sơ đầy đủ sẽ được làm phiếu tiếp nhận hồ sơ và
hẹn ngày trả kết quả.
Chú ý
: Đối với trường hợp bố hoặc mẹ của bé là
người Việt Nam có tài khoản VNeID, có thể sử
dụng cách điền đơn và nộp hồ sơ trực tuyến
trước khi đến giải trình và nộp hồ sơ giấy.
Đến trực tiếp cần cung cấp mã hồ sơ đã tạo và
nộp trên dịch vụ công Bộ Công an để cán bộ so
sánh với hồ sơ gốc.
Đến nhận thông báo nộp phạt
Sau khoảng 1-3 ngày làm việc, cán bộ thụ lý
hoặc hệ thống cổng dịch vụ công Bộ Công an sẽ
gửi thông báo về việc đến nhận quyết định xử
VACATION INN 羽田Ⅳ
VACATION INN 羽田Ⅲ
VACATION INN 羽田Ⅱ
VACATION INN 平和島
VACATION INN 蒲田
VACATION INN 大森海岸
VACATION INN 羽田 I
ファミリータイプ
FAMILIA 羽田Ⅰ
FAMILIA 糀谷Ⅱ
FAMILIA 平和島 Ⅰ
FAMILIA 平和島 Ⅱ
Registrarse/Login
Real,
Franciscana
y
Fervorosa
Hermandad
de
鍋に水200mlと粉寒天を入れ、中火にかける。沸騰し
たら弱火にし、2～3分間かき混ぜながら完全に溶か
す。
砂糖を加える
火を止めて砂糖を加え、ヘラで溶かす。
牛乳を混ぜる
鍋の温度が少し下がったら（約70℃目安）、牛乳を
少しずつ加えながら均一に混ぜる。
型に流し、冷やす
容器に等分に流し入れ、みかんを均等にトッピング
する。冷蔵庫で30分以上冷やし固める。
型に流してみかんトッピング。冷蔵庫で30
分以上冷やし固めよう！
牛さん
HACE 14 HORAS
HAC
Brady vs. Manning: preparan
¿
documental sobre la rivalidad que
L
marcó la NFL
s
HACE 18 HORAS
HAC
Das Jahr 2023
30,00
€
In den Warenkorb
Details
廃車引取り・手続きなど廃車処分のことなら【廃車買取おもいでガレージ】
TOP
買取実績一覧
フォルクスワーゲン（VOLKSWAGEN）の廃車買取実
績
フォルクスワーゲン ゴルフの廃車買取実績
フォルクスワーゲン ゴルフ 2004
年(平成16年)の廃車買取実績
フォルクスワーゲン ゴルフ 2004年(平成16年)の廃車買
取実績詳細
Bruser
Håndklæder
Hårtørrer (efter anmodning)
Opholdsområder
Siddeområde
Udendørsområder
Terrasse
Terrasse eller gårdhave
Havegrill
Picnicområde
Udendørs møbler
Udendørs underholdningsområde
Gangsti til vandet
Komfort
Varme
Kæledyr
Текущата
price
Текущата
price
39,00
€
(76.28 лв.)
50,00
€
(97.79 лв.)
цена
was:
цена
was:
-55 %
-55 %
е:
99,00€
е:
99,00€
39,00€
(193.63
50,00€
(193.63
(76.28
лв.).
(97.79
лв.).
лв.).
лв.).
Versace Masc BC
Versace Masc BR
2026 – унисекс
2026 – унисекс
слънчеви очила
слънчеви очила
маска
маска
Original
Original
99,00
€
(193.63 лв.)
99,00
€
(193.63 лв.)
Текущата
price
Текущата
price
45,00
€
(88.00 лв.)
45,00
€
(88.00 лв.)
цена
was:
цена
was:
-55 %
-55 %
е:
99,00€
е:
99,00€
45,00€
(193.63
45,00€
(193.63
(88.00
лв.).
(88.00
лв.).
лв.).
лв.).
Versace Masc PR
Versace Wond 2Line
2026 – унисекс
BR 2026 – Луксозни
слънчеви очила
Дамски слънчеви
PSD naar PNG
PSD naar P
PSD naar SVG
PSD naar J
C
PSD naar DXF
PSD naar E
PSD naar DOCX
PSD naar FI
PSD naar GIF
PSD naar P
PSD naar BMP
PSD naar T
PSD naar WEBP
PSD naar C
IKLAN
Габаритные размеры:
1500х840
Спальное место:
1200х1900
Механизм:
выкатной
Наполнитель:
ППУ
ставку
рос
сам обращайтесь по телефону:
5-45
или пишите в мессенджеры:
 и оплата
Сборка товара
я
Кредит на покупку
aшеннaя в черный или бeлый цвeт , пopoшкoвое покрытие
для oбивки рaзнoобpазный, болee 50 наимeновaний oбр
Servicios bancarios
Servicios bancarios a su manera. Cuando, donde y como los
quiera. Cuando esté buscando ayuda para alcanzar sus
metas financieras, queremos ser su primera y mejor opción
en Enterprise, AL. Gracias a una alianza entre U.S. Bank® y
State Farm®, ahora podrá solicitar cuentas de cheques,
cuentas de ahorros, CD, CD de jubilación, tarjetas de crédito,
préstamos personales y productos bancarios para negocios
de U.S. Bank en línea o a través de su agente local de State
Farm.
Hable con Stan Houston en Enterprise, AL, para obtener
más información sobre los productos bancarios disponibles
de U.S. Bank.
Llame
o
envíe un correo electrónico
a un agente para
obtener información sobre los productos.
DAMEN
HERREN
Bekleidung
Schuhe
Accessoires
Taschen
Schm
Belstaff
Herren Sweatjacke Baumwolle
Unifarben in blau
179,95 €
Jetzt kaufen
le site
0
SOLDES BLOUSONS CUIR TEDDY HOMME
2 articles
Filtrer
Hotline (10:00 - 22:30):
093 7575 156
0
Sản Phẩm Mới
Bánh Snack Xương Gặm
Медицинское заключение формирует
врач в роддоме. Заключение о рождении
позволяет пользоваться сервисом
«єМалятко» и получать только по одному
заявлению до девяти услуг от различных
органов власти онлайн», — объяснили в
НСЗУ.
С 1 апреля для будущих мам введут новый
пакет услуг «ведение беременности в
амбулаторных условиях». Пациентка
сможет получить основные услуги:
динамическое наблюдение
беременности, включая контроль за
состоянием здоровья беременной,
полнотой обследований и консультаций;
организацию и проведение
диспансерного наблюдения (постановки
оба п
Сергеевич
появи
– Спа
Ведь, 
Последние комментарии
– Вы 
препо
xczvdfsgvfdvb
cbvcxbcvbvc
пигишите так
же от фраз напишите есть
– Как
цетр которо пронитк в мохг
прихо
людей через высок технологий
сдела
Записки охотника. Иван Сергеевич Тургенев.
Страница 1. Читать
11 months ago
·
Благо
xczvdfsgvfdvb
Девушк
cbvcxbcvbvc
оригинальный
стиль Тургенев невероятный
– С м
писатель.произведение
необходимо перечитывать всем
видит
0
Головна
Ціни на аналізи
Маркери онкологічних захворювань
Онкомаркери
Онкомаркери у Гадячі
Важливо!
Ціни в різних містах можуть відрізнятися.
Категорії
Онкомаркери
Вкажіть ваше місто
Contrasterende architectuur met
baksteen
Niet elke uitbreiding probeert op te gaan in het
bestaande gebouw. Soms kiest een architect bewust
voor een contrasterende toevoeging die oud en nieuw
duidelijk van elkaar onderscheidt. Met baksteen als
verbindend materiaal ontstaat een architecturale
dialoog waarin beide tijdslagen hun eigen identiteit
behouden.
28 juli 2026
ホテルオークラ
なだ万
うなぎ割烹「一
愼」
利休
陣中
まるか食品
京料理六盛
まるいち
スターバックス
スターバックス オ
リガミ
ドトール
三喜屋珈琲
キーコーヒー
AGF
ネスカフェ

++++++++

* _How to complete this task_: Every entry is to be repeated precisely as it stands.

* _Answer space_:
sơ đầy đủ sẽ được làm phiếu tiếp nhận hồ sơ và
hẹn ngày trả kết quả.
Chú ý
: Đối với trường hợp bố hoặc mẹ của bé là
người Việt Nam có tài khoản VNeID, có thể sử
dụng cách điền đơn và nộp hồ sơ trực tuyến
trước khi đến giải trình và nộp hồ sơ giấy.
Đến trực tiếp cần cung cấp mã hồ sơ đã tạo và
nộp trên dịch vụ công Bộ Công an để cán bộ so
sánh với hồ sơ gốc.
Đến nhận thông báo nộp phạt
Sau khoảng 1-3 ngày làm việc, cán bộ thụ lý
hoặc hệ thống cổng dịch vụ công Bộ Công an sẽ
gửi thông báo về việc đến nhận quyết định xử
VACATION INN 羽田Ⅳ
VACATION INN 羽田Ⅲ
VACATION INN 羽田Ⅱ
VACATION INN 平和島
VACATION INN 蒲田
VACATION INN 大森海岸
VACATION INN 羽田 I
ファミリータイプ
FAMILIA 羽田Ⅰ
FAMILIA 糀谷Ⅱ
FAMILIA 平和島 Ⅰ
FAMILIA 平和島 Ⅱ
Registrarse/Login
Real,
Franciscana
y
Fervorosa
Hermandad
de
鍋に水200mlと粉寒天を入れ、中火にかける。沸騰し
たら弱火にし、2～3分間かき混ぜながら完全に溶か
す。
砂糖を加える
火を止めて砂糖を加え、ヘラで溶かす。
牛乳を混ぜる
鍋の温度が少し下がったら（約70℃目安）、牛乳を
少しずつ加えながら均一に混ぜる。
型に流し、冷やす
容器に等分に流し入れ、みかんを均等にトッピング
する。冷蔵庫で30分以上冷やし固める。
型に流してみかんトッピング。冷蔵庫で30
分以上冷やし固めよう！
牛さん
HACE 14 HORAS
HAC
Brady vs. Manning: preparan
¿
documental sobre la rivalidad que
L
marcó la NFL
s
HACE 18 HORAS
HAC
Das Jahr 2023
30,00
€
In den Warenkorb
Details
廃車引取り・手続きなど廃車処分のことなら【廃車買取おもいでガレージ】
TOP
買取実績一覧
フォルクスワーゲン（VOLKSWAGEN）の廃車買取実
績
フォルクスワーゲン ゴルフの廃車買取実績
フォルクスワーゲン ゴルフ 2004
年(平成16年)の廃車買取実績
フォルクスワーゲン ゴルフ 2004年(平成16年)の廃車買
取実績詳細
Bruser
Håndklæder
Hårtørrer (efter anmodning)
Opholdsområder
Siddeområde
Udendørsområder
Terrasse
Terrasse eller gårdhave
Havegrill
Picnicområde
Udendørs møbler
Udendørs underholdningsområde
Gangsti til vandet
Komfort
Varme
Kæledyr
Текущата
price
Текущата
price
39,00
€
(76.28 лв.)
50,00
€
(97.79 лв.)
цена
was:
цена
was:
-55 %
-55 %
е:
99,00€
е:
99,00€
39,00€
(193.63
50,00€
(193.63
(76.28
лв.).
(97.79
лв.).
лв.).
лв.).
Versace Masc BC
Versace Masc BR
2026 – унисекс
2026 – унисекс
слънчеви очила
слънчеви очила
маска
маска
Original
Original
99,00
€
(193.63 лв.)
99,00
€
(193.63 лв.)
Текущата
price
Текущата
price
45,00
€
(88.00 лв.)
45,00
€
(88.00 лв.)
цена
was:
цена
was:
-55 %
-55 %
е:
99,00€
е:
99,00€
45,00€
(193.63
45,00€
(193.63
(88.00
лв.).
(88.00
лв.).
лв.).
лв.).
Versace Masc PR
Versace Wond 2Line
2026 – унисекс
BR 2026 – Луксозни
слънчеви очила
Дамски слънчеви
PSD naar PNG
PSD naar P
PSD naar SVG
PSD naar J
C
PSD naar DXF
PSD naar E
PSD naar DOCX
PSD naar FI
PSD naar GIF
PSD naar P
PSD naar BMP
PSD naar T
PSD naar WEBP
PSD naar C
IKLAN
Габаритные размеры:
1500х840
Спальное место:
1200х1900
Механизм:
выкатной
Наполнитель:
ППУ
ставку
рос
сам обращайтесь по телефону:
5-45
или пишите в мессенджеры:
 и оплата
Сборка товара
я
Кредит на покупку
aшеннaя в черный или бeлый цвeт , пopoшкoвое покрытие
для oбивки рaзнoобpазный, болee 50 наимeновaний oбр
Servicios bancarios
Servicios bancarios a su manera. Cuando, donde y como los
quiera. Cuando esté buscando ayuda para alcanzar sus
metas financieras, queremos ser su primera y mejor opción
en Enterprise, AL. Gracias a una alianza entre U.S. Bank® y
State Farm®, ahora podrá solicitar cuentas de cheques,
cuentas de ahorros, CD, CD de jubilación, tarjetas de crédito,
préstamos personales y productos bancarios para negocios
de U.S. Bank en línea o a través de su agente local de State
Farm.
Hable con Stan Houston en Enterprise, AL, para obtener
más información sobre los productos bancarios disponibles
de U.S. Bank.
Llame
o
envíe un correo electrónico
a un agente para
obtener información sobre los productos.
DAMEN
HERREN
Bekleidung
Schuhe
Accessoires
Taschen
Schm
Belstaff
Herren Sweatjacke Baumwolle
Unifarben in blau
179,95 €
Jetzt kaufen
le site
0
SOLDES BLOUSONS CUIR TEDDY HOMME
2 articles
Filtrer
Hotline (10:00 - 22:30):
093 7575 156
0
Sản Phẩm Mới
Bánh Snack Xương Gặm
Медицинское заключение формирует
врач в роддоме. Заключение о рождении
позволяет пользоваться сервисом
«єМалятко» и получать только по одному
заявлению до девяти услуг от различных
органов власти онлайн», — объяснили в
НСЗУ.
С 1 апреля для будущих мам введут новый
пакет услуг «ведение беременности в
амбулаторных условиях». Пациентка
сможет получить основные услуги:
динамическое наблюдение
беременности, включая контроль за
состоянием здоровья беременной,
полнотой обследований и консультаций;
организацию и проведение
диспансерного наблюдения (постановки
оба п
Сергеевич
появи
– Спа
Ведь, 
Последние комментарии
– Вы 
препо
xczvdfsgvfdvb
cbvcxbcvbvc
пигишите так
же от фраз напишите есть
– Как
цетр которо пронитк в мохг
прихо
людей через высок технологий
сдела
Записки охотника. Иван Сергеевич Тургенев.
Страница 1. Читать
11 months ago
·
Благо
xczvdfsgvfdvb
Девушк
cbvcxbcvbvc
оригинальный
стиль Тургенев невероятный
– С м
писатель.произведение
необходимо перечитывать всем
видит
0
Головна
Ціни на аналізи
Маркери онкологічних захворювань
Онкомаркери
Онкомаркери у Гадячі
Важливо!
Ціни в різних містах можуть відрізнятися.
Категорії
Онкомаркери
Вкажіть ваше місто
Contrasterende architectuur met
baksteen
Niet elke uitbreiding probeert op te gaan in het
bestaande gebouw. Soms kiest een architect bewust
voor een contrasterende toevoeging die oud en nieuw
duidelijk van elkaar onderscheidt. Met baksteen als
verbindend materiaal ontstaat een architecturale
dialoog waarin beide tijdslagen hun eigen identiteit
behouden.
28 juli 2026
ホテルオークラ
なだ万
うなぎ割烹「一
愼」
利休
陣中
まるか食品
京料理六盛
まるいち
スターバックス
スターバックス オ
リガミ
ドトール
三喜屋珈琲
キーコーヒー
AGF
ネスカフェ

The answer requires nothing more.